> WHAT IS REQUIRED: Restate word for word the lines below that run from the one holding "Dimanche du Jugement Dernier" through the one holding "de terceros vía interempresas.net", inclusive. Pictures don't belong in the copy.

Extracted page text data:

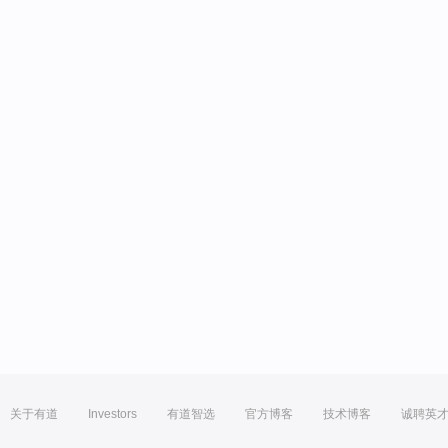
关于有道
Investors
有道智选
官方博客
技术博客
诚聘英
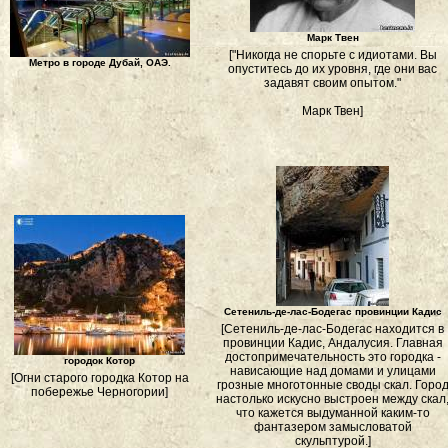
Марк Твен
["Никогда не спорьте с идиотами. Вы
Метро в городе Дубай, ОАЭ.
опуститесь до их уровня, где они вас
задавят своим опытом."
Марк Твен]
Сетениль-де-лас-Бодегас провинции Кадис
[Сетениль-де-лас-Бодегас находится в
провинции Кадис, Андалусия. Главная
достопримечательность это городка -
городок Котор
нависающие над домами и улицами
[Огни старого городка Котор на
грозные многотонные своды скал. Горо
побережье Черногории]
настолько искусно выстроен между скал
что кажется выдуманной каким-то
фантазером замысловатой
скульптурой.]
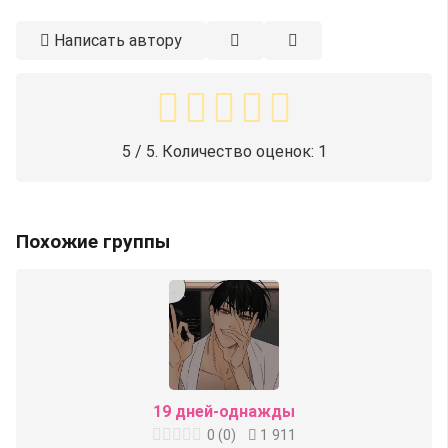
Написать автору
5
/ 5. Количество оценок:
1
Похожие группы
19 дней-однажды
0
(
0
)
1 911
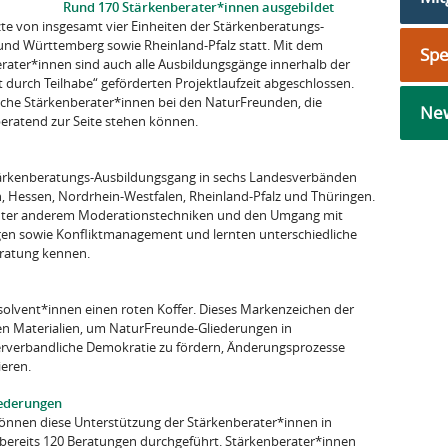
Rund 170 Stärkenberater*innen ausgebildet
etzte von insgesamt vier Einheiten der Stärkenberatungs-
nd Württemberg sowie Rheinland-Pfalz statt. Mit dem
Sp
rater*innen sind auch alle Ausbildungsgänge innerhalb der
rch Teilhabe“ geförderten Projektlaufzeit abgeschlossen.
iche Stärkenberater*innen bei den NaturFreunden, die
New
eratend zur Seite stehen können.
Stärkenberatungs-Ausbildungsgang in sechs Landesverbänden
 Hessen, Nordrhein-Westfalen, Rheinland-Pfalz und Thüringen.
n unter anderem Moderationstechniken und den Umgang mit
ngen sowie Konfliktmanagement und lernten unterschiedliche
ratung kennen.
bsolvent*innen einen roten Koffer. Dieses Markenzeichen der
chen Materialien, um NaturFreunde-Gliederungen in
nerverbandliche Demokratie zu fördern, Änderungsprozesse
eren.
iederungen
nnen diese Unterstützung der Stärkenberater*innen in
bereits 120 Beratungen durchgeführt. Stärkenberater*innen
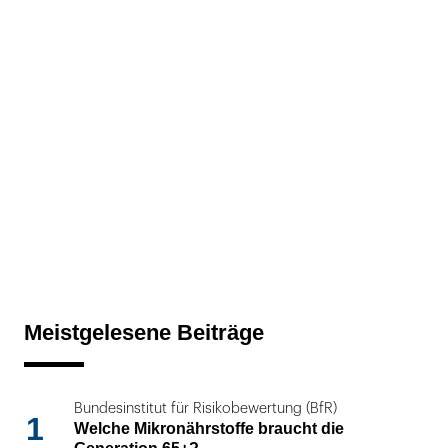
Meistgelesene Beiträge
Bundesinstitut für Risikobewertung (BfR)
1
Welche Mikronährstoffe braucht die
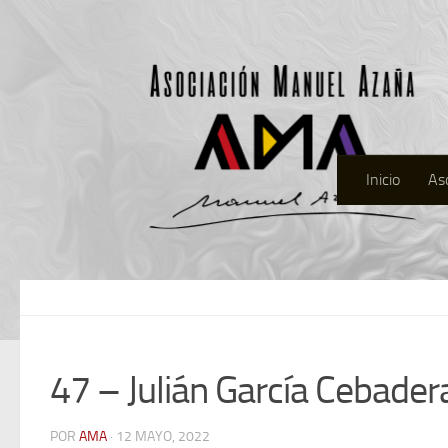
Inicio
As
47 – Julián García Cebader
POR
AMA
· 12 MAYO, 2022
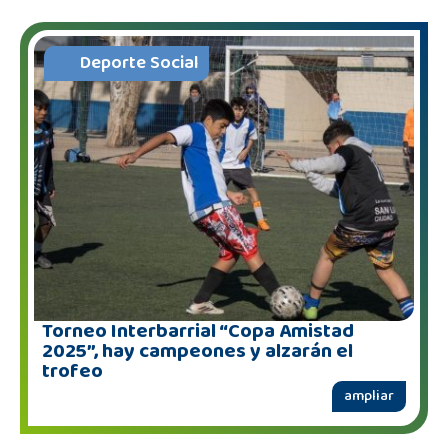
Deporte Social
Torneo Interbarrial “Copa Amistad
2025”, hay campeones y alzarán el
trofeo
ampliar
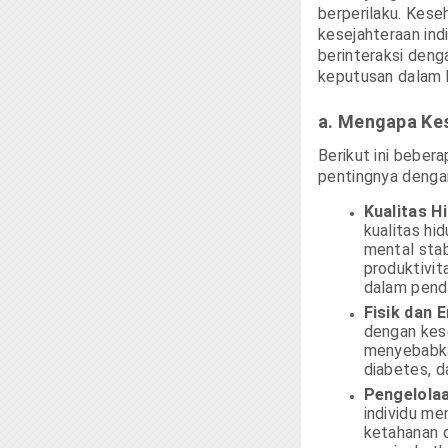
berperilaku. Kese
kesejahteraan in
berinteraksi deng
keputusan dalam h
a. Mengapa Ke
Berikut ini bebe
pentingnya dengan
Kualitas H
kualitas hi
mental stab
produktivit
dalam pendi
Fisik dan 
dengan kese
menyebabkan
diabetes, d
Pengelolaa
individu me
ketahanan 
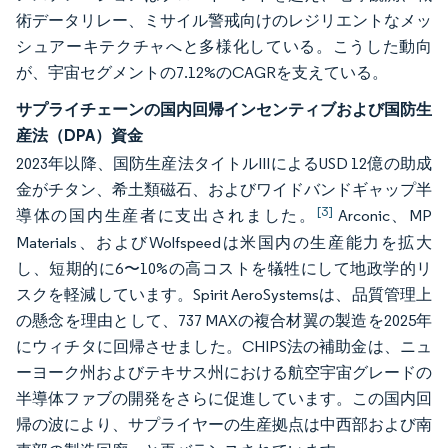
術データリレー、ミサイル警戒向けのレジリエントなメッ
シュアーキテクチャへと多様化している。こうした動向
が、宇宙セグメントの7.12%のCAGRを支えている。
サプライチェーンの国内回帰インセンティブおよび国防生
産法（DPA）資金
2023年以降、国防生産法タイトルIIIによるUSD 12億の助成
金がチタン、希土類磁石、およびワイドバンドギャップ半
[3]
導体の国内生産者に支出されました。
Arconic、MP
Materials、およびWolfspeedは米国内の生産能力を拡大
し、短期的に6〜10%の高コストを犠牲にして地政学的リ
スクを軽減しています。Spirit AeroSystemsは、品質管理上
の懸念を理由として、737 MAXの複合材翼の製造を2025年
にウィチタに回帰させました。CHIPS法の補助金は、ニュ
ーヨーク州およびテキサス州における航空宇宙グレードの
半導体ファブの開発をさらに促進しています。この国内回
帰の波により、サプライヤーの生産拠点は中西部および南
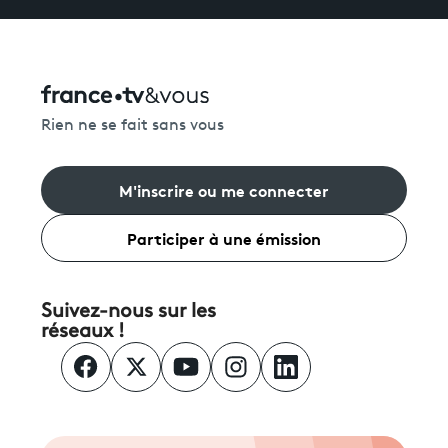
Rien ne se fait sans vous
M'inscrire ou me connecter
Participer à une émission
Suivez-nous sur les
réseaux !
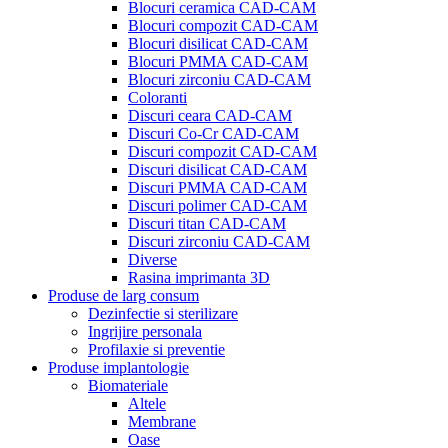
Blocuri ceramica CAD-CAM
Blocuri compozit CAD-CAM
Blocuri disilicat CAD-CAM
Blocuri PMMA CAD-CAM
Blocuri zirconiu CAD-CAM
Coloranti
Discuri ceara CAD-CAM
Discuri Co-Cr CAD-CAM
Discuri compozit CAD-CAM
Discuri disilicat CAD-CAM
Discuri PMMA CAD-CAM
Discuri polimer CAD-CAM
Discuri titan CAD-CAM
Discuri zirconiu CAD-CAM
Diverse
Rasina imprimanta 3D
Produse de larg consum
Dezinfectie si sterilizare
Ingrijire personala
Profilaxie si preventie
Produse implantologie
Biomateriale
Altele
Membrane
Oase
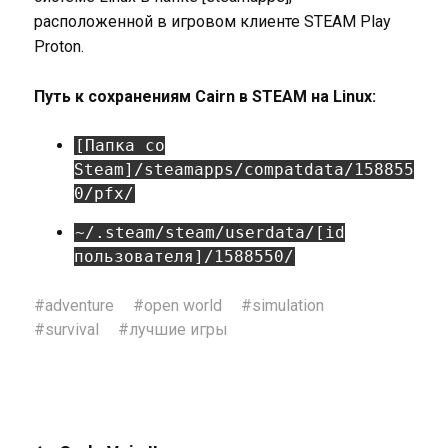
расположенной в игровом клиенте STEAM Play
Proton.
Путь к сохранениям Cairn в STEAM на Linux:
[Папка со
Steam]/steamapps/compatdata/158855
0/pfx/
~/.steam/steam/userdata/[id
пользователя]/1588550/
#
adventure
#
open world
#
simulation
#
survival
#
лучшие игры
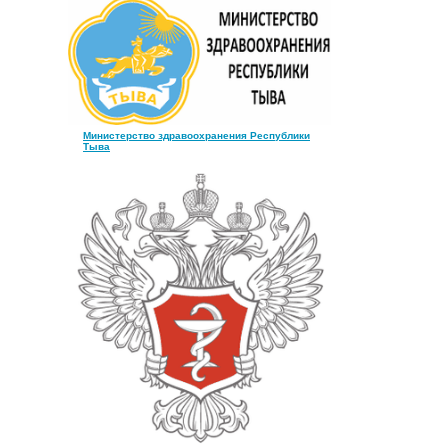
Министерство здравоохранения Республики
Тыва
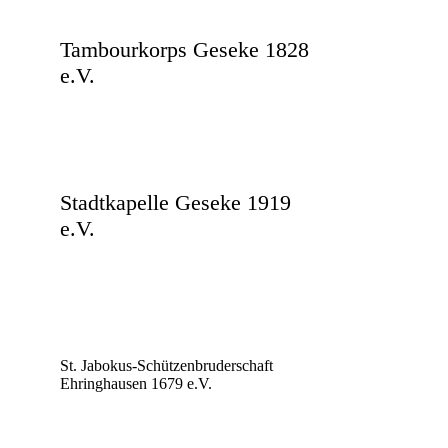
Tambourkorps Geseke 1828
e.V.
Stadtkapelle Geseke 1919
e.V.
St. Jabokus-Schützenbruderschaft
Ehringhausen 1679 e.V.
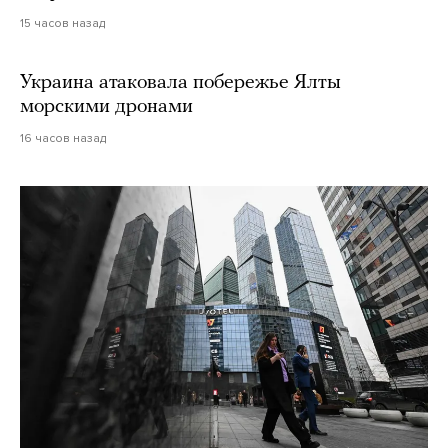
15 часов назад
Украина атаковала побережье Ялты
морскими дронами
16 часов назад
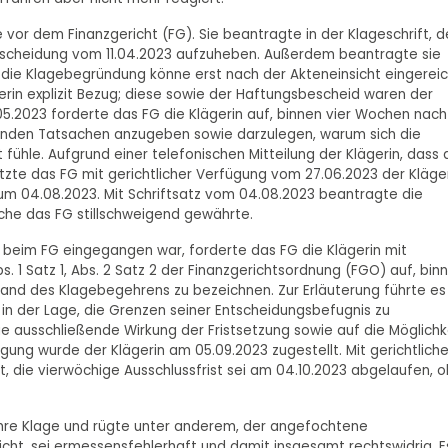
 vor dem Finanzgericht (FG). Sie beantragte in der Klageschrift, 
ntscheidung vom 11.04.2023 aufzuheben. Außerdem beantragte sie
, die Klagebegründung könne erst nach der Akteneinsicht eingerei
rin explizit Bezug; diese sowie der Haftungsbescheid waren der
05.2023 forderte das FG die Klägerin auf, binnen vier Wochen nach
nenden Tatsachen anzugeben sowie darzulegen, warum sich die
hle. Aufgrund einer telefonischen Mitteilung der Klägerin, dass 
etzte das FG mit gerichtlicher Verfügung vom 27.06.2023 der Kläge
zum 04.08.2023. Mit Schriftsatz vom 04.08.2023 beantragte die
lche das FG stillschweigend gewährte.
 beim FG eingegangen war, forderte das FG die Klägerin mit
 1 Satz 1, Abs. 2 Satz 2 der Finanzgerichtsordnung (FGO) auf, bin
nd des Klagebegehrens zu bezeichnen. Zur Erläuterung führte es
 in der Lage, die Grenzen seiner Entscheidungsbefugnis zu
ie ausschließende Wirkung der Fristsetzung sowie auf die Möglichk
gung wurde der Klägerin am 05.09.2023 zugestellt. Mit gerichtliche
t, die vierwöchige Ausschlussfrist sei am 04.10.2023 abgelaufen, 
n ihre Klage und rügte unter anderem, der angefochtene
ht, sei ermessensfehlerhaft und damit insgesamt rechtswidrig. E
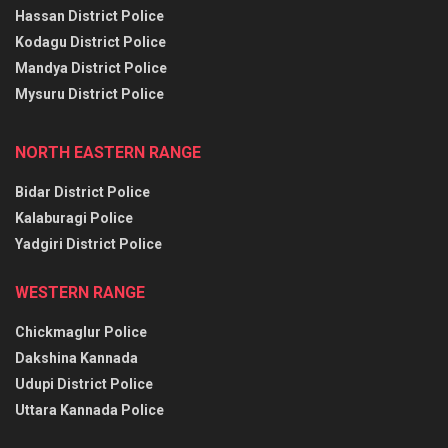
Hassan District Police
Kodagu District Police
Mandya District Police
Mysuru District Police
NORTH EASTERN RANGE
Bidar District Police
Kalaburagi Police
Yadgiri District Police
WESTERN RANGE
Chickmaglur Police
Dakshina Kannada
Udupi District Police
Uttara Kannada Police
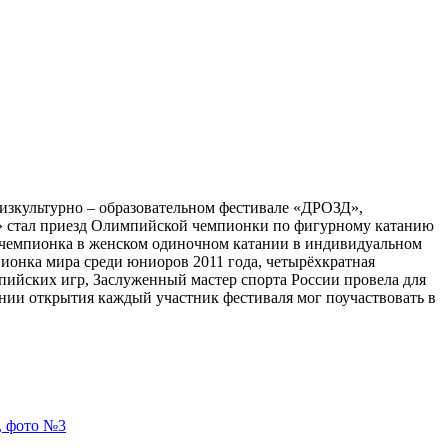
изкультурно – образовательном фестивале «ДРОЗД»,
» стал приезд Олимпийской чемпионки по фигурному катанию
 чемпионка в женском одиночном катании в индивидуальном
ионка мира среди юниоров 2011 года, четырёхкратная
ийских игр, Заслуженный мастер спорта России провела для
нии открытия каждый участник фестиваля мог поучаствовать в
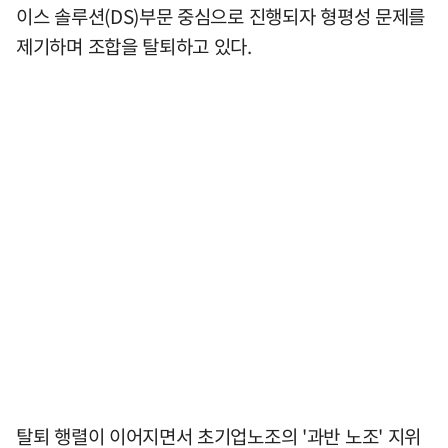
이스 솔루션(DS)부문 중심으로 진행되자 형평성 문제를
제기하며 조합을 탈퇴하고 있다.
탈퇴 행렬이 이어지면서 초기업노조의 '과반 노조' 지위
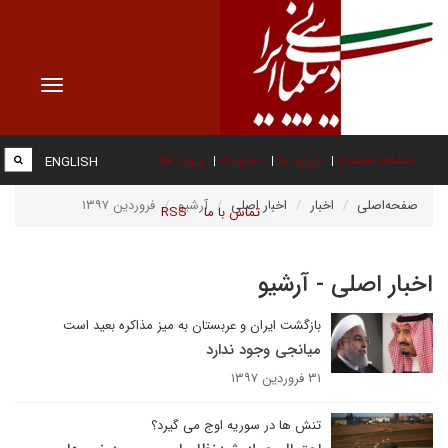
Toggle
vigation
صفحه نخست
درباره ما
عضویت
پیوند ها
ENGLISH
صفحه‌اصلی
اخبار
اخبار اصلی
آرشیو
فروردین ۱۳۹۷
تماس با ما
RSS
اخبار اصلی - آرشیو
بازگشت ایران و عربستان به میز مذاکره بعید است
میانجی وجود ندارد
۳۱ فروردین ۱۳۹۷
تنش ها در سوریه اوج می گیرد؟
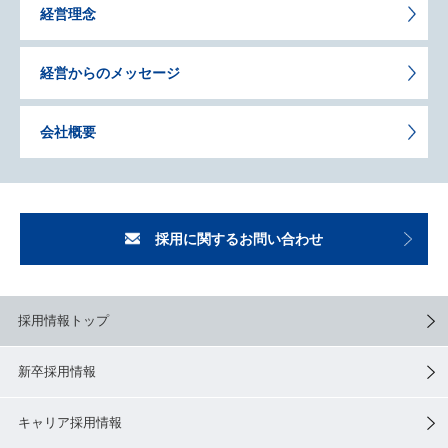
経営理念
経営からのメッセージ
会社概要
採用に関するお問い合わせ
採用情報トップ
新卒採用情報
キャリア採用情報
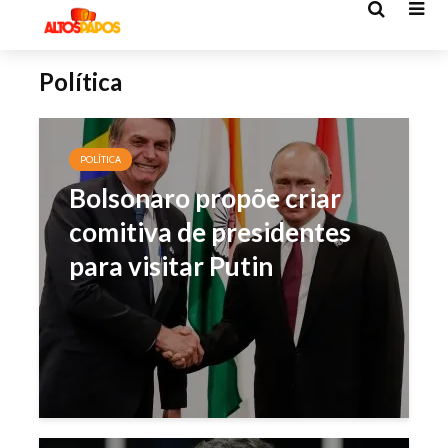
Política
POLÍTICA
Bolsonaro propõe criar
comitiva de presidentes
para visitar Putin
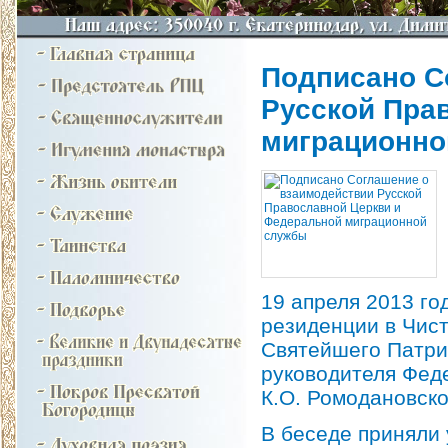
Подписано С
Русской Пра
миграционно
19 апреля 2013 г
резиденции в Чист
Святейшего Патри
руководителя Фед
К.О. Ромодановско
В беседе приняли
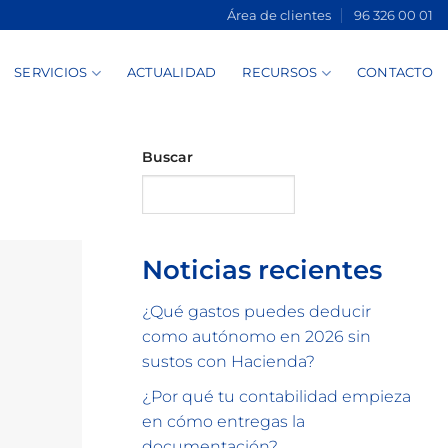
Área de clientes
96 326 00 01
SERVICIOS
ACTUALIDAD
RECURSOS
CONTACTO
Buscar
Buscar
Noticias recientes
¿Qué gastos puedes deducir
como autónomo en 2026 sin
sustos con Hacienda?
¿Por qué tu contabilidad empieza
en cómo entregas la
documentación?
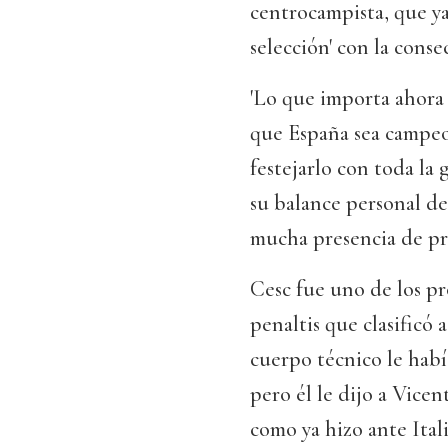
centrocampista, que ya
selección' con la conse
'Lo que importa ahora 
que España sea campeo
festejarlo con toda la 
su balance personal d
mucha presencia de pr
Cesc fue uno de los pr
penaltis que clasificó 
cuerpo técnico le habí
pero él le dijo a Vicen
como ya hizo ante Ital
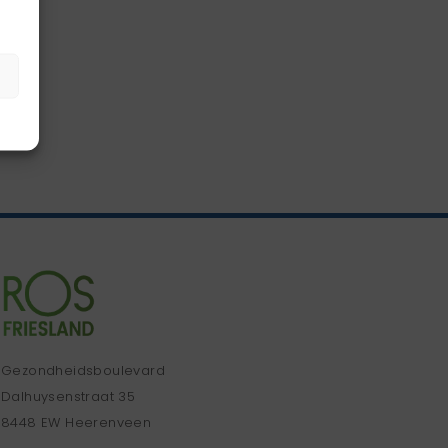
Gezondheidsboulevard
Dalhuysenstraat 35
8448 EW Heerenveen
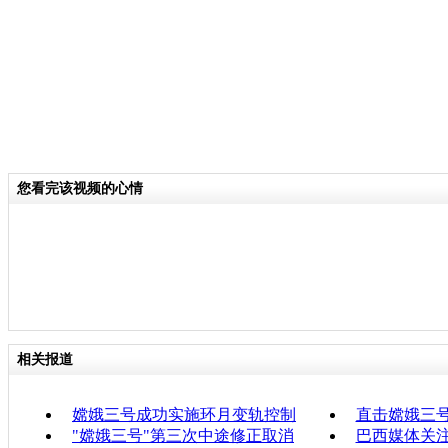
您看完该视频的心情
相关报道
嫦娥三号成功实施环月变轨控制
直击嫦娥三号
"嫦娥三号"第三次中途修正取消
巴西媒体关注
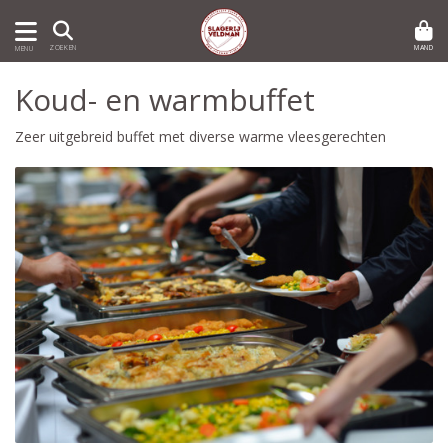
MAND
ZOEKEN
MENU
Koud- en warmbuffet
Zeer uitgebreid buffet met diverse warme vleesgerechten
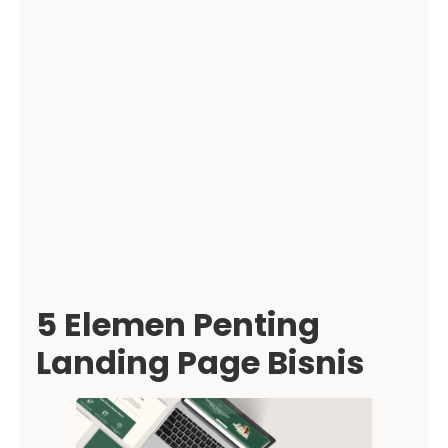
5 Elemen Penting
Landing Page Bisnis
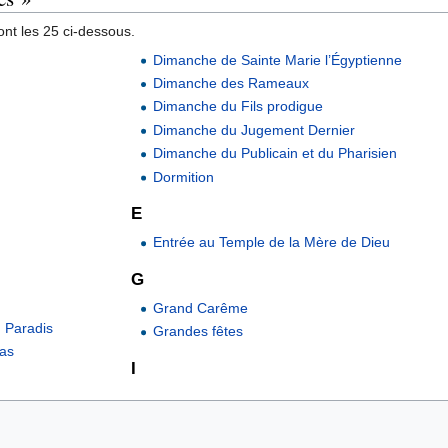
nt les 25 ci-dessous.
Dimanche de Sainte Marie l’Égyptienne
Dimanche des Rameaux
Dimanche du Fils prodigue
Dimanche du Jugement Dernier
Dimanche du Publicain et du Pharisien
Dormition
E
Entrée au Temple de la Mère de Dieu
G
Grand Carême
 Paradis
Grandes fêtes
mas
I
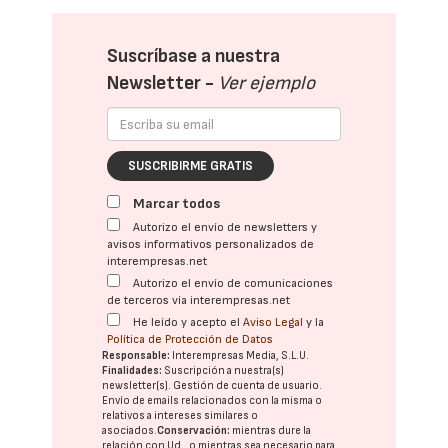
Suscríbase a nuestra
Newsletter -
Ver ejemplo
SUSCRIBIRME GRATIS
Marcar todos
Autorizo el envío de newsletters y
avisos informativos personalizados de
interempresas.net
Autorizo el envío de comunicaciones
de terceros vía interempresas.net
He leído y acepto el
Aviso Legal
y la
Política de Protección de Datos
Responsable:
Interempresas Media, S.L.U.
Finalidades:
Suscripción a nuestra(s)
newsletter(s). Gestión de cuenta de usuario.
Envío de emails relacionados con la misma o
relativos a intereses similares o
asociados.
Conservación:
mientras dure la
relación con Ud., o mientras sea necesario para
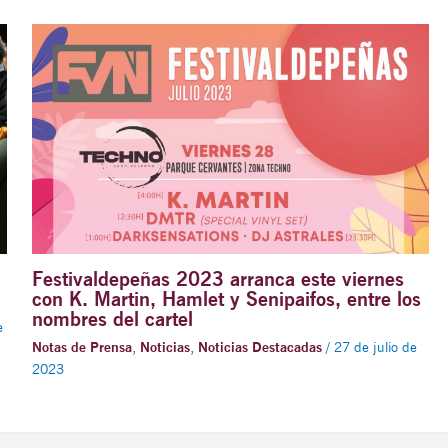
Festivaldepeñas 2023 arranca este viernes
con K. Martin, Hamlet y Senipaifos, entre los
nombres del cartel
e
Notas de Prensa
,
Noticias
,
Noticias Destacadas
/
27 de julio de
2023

> SOLUTION FOR THIS PROBLEM:
Dimanche du Jugement Dernier
Dimanche du Publicain et du Pharisien
Dormition
E
Entrée au Temple de la Mère de Dieu
G
Grand Carême
 Paradis
Grandes fêtes
mas
I
Suscríbase a nuestra
Newsletter -
Ver ejemplo
SUSCRIBIRME GRATIS
Marcar todos
Autorizo el envío de newsletters y
avisos informativos personalizados de
interempresas.net
Autorizo el envío de comunicaciones
de terceros vía interempresas.net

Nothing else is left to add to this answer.